# Is my tank suitable for pair apistogramma cacatuoides



## Hooky (29 Nov 2016)

I am looking at a pair of apistogramma cacatuoides for my tank, but unsure if they are suitable. I have soft water but not sure if there is enough hiding places for them. I am also concerned that these bulky fish will uproot my plants. what do people think?


----------



## dw1305 (29 Nov 2016)

Hi all,





Hooky said:


> I have soft water but not sure if there is enough hiding places for them.


Yes, you would need a lot more structure.

What size is the tank? You really need a 60cm tank minimum for a pair. 

cheers Darrel


----------



## Hooky (29 Nov 2016)

dw1305 said:


> What size is the tank? You really need a 60cm tank minimum for a pair.

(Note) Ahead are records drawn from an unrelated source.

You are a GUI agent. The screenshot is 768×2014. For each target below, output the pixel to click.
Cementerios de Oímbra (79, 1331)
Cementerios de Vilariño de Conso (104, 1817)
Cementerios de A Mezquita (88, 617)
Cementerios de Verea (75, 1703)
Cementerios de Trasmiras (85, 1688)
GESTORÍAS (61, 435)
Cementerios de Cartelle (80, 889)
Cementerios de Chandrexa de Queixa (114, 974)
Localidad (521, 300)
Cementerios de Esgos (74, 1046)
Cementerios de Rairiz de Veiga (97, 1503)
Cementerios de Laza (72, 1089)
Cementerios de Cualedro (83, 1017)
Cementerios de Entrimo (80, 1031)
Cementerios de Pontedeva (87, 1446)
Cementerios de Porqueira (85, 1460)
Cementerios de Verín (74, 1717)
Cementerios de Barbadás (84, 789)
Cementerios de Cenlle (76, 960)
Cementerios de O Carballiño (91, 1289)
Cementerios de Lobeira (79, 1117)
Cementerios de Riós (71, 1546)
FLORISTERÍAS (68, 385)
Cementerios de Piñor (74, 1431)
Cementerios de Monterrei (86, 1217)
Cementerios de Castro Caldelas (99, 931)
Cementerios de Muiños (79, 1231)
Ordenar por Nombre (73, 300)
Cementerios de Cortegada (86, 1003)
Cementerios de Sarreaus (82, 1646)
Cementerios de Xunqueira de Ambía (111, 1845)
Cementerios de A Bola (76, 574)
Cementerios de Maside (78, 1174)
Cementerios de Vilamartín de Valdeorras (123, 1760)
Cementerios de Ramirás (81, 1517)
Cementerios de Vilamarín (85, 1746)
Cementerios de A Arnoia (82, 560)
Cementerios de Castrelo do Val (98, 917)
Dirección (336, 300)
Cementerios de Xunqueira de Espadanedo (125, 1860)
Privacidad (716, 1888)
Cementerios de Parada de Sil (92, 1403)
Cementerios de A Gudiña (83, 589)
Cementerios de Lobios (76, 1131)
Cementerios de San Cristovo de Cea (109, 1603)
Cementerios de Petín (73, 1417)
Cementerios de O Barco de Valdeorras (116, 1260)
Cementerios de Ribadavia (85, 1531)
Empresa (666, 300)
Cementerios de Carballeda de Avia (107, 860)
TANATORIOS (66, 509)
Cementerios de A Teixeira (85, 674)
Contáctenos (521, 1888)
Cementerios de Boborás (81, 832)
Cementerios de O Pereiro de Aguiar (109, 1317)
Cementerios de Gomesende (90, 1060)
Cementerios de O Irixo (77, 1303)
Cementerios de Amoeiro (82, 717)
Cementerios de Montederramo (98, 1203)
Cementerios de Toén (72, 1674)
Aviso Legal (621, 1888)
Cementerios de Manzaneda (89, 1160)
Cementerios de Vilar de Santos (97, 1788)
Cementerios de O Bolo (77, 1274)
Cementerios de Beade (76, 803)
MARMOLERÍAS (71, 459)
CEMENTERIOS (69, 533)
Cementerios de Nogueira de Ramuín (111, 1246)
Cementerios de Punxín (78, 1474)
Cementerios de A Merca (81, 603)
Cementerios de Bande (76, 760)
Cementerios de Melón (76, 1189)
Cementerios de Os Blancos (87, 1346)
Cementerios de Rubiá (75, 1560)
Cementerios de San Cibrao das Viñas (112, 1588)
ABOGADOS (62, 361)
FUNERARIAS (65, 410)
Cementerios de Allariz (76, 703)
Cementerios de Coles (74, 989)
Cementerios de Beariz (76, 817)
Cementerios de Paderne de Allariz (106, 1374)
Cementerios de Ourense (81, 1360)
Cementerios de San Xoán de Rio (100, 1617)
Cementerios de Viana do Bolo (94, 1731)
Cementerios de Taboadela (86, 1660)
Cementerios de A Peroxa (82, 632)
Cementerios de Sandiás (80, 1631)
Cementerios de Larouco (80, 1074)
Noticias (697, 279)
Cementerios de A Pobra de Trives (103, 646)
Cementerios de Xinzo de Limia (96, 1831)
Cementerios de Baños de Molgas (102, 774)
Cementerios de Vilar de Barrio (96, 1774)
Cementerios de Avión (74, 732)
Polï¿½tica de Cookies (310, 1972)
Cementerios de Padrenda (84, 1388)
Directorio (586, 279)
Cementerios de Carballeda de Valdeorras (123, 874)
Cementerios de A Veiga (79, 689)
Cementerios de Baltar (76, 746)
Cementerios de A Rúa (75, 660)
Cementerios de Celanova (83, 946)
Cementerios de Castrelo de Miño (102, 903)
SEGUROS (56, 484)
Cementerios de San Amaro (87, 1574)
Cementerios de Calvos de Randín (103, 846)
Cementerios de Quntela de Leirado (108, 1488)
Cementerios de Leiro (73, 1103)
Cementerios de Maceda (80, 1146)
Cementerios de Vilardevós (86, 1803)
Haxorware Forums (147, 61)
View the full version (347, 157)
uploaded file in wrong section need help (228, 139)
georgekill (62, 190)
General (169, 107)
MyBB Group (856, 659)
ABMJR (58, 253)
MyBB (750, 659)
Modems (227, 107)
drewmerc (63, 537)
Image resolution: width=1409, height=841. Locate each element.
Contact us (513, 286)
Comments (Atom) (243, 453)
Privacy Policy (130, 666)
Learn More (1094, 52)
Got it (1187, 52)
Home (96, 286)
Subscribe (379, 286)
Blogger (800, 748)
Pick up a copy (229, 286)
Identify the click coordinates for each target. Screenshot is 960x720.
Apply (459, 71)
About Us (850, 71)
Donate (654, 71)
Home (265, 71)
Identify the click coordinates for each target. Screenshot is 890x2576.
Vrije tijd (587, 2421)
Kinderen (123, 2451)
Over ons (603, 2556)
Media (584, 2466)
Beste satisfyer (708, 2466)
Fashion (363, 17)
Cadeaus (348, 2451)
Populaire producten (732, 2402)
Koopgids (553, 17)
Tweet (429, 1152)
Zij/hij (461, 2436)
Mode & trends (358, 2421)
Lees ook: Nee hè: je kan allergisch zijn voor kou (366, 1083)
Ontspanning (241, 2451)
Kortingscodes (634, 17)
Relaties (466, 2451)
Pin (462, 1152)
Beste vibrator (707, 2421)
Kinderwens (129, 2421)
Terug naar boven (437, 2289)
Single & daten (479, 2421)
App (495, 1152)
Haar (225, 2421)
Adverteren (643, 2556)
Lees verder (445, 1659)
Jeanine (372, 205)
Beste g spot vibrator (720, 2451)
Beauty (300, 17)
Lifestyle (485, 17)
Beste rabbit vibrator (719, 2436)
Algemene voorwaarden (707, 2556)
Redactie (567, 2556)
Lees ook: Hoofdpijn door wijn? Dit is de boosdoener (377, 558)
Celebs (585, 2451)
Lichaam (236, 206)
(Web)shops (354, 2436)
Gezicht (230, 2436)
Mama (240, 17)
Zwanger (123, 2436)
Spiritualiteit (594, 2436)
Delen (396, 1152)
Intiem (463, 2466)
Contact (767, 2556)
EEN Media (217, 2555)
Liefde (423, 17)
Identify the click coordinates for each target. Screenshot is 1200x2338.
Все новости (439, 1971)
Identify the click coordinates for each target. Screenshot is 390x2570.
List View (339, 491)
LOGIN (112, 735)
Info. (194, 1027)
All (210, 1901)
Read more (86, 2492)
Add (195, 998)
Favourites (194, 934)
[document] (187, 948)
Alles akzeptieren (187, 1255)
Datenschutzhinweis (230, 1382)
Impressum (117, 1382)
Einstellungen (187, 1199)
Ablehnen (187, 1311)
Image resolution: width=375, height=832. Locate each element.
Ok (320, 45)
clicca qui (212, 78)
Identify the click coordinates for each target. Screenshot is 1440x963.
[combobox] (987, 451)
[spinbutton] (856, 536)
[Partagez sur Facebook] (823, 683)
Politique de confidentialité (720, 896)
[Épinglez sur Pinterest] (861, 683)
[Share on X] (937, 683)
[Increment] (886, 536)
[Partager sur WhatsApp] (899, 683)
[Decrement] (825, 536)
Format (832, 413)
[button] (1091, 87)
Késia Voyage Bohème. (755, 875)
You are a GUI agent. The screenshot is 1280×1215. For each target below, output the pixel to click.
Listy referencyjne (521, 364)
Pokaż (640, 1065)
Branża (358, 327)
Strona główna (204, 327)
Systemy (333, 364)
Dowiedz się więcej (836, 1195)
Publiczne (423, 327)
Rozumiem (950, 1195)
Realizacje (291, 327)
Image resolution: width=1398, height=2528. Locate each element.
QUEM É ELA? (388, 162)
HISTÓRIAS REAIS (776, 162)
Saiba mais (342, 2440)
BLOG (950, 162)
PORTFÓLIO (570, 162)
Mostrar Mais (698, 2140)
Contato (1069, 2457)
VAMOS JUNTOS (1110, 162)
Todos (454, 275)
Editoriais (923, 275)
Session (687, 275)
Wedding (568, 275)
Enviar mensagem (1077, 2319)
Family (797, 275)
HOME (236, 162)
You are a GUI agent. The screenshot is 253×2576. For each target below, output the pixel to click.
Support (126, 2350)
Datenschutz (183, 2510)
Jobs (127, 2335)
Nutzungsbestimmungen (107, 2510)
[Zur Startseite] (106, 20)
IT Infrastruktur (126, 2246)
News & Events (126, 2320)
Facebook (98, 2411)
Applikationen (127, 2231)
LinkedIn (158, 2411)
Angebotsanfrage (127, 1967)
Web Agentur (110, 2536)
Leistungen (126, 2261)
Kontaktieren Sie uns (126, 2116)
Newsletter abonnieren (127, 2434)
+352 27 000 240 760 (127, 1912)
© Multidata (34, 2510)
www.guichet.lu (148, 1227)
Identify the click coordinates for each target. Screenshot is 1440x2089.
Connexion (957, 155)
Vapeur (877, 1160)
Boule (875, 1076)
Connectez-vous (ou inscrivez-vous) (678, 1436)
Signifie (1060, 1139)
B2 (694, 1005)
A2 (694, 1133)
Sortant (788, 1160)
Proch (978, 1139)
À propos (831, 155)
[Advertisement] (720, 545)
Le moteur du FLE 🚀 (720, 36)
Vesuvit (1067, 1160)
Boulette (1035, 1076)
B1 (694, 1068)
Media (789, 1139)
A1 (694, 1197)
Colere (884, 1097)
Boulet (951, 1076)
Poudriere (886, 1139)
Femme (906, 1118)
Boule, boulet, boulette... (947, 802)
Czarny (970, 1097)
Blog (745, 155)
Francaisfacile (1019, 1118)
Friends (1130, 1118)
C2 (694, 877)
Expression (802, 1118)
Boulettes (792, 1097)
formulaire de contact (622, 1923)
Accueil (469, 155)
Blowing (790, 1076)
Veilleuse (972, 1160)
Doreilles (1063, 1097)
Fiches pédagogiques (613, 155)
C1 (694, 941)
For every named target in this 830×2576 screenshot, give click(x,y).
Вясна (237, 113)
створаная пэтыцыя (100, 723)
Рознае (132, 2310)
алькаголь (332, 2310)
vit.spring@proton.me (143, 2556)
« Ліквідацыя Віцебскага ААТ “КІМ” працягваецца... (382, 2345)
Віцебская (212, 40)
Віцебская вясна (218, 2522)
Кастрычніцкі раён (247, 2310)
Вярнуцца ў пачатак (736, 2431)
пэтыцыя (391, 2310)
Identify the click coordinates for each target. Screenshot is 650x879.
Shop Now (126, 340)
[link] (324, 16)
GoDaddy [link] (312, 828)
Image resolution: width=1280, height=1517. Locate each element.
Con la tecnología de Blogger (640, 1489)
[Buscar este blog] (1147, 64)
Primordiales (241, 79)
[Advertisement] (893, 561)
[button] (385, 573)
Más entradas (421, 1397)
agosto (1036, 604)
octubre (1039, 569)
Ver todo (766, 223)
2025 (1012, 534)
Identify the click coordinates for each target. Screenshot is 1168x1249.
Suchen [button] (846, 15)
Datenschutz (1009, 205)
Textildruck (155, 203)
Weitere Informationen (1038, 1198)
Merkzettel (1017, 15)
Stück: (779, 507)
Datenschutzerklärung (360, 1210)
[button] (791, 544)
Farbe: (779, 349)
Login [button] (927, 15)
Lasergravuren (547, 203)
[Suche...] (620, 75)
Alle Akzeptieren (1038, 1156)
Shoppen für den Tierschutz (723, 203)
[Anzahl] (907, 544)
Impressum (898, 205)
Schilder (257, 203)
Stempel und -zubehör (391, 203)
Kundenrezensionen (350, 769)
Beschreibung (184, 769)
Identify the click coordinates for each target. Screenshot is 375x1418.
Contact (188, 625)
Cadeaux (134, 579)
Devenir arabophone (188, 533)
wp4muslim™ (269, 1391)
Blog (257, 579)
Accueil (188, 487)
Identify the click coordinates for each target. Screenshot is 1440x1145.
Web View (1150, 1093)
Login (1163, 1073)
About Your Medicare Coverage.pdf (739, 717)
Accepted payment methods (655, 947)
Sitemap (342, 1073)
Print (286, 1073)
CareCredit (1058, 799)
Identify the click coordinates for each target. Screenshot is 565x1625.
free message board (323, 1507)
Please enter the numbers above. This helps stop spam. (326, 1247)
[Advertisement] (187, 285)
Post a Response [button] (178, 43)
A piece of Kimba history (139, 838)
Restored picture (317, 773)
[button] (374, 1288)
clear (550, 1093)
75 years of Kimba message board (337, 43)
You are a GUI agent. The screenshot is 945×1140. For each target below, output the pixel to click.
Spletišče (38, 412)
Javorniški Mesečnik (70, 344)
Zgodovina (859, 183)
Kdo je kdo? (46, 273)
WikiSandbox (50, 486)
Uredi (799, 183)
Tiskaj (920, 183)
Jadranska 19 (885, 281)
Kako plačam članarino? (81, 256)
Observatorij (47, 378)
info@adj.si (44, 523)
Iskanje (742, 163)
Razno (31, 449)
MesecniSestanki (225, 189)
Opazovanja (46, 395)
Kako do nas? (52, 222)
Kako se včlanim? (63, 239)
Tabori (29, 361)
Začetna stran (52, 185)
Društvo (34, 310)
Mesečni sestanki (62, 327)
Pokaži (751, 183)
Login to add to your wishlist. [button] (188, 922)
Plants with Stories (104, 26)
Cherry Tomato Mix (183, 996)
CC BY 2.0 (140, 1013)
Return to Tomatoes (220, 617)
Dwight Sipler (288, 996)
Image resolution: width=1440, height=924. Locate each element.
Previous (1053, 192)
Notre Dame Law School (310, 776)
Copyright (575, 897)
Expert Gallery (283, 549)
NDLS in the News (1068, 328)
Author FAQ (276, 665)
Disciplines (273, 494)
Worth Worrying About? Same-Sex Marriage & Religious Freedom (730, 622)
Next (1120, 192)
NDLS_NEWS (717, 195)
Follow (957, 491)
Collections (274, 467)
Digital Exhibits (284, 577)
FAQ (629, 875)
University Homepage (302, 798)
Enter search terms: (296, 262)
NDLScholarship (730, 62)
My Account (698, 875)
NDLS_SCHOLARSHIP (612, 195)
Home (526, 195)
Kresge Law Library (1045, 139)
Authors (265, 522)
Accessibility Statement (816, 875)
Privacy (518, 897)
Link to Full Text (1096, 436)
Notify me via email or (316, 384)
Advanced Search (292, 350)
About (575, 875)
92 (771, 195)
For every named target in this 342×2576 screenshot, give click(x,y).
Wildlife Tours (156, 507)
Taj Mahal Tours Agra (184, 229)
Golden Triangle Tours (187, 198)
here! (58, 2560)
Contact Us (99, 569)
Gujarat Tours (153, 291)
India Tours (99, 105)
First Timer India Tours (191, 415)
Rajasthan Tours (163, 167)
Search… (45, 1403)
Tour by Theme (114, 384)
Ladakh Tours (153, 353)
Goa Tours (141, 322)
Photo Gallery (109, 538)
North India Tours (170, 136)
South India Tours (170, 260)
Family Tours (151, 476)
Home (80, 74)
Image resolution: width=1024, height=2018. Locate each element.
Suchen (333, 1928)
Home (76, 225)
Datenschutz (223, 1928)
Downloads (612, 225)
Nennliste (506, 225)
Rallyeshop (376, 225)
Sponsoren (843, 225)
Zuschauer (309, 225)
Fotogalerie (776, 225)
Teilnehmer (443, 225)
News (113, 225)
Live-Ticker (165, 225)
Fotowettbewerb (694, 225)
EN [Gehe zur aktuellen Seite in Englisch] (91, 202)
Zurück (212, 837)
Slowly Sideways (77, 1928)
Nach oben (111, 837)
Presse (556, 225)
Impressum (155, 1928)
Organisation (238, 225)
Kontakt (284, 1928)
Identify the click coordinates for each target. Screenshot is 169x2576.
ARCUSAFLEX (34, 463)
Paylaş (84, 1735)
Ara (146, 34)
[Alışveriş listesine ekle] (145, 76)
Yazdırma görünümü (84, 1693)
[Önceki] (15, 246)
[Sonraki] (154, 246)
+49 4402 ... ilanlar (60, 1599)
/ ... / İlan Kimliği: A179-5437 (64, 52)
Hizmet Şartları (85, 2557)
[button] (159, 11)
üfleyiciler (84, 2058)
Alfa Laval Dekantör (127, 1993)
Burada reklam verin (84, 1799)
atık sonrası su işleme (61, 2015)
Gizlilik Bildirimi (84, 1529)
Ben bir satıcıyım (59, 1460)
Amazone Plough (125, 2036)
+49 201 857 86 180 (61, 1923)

Its 80x36x50 approximately 125ltr, maybe if I take some rocks out to the side and add some wood or coconut shell?


----------



## dw1305 (29 Nov 2016)

Hi all, 





Hooky said:


> and add some wood or coconut shell?


<"Coconut caves are good">. Have a look at <"Dwarf Cichlids - Good Habitat">.

cheers Darrel


----------



## Hooky (29 Nov 2016)

Thanks Darrel

Looks like i need to rescape my tank a little and add some more plants.


----------



## castle (29 Nov 2016)

Lots of branches; and a sandy substrate would have been preferable. Also, plants aren't overly important with the SA apistos from my experience; so maybe consider other fish? They won't moan about the plants either tho 

If you're concerned with uprooting (males take a good 6 months to go from shop bought 4cm fish to full size) then wait a while for plants to root in a little more. And try and get a couple of heavy root feeders, an echinodorus maybe.


----------



## dw1305 (29 Nov 2016)

Hi all, 





castle said:


> Lots of branches; and a sandy substrate would have been preferable. Also, plants aren't overly important with the SA apistos from my experience;


It doesn't have to be plants, it just needs structure to break up line of sight. Some _Apistogramma_ species come from water with plenty of plants, some come from water with no plants but a lot of leaf litter and fallen branches. If you look at <"TomC's pages"> you can see the actual environments where the different _Apistogramma_ spp. came from. 

This is my kitchen tank when I had_ A. cacatuoides, _this was about 2010_._
_


 
_
The tank now has _A. agassizii, _but it still has most of the same plants. 

cheers Darrel


----------



## AverageWhiteBloke (29 Nov 2016)

Most apistos I've had need somewhere to escape when they're not getting on. All's good when they're both in spawning mood but if the female isn't the males tend to bully them quite a bit. Plenty of places to keep out of each others faces is the key. The males will chase the females every time he sees them in the hope that another female that is responsive will come along. Plenty of plants and caves gives her somewhere to hide.


----------



## Hooky (30 Nov 2016)

Are German Blue Ram a better alternative?


----------



## roadmaster (30 Nov 2016)

Hooky said:


> Are German Blue Ram a better alternative?


Same issue with providing retreat's for the female(s) should they not be in the mood from males advances.
Sometimes more females to one male can help, but still need room and places to retire to for females or subdominant males.


----------



## AverageWhiteBloke (30 Nov 2016)

Hooky said:


> Are German Blue Ram a better alternative?


Generally speaking all members of the Cichlid family are the same. They are mostly all territorial and like to side off a bit of space for themselves. Most of us don't have tanks big enough to provide that space, even the smallest fish will try and own a metre square and chase everything that roams in it. Definitely no species same sex, same species opposite sex tolerated if they are playing ball and all others are seen as a potential threat to any eggs or fry. Best we can do is to provide somewhere to hide within that space if needs be.


----------



## Lilou789 (30 Aug 2018)

Hi,

We are newbies and have just purchased a pair of apistogramma cacatuoides for our 60L tank. The male is swimming around but the female just hides away all the time, and  the male tries to find her and chases (so she hides again). Clearly she is not interested. Would adding another female be worth a try?

Thanks


----------



## alto (30 Aug 2018)

Are you certain this is a male/female “pair”?
- some tank bred lines have strongly coloured females, wild-type fish usually have excellent control over coloration displays (spots, banding, intensity, color etc) & subdominant males can appear as females ...

Were they displaying any signs of a pair bond in the purchase tank?

Arbitrarily combining one male & one female cichlid in a relatively small tank is seldom the best method of obtaining a successful pair

I suggest going over to Apistogramma.com 
Search term “cacatuoides”  will provide loads of information


----------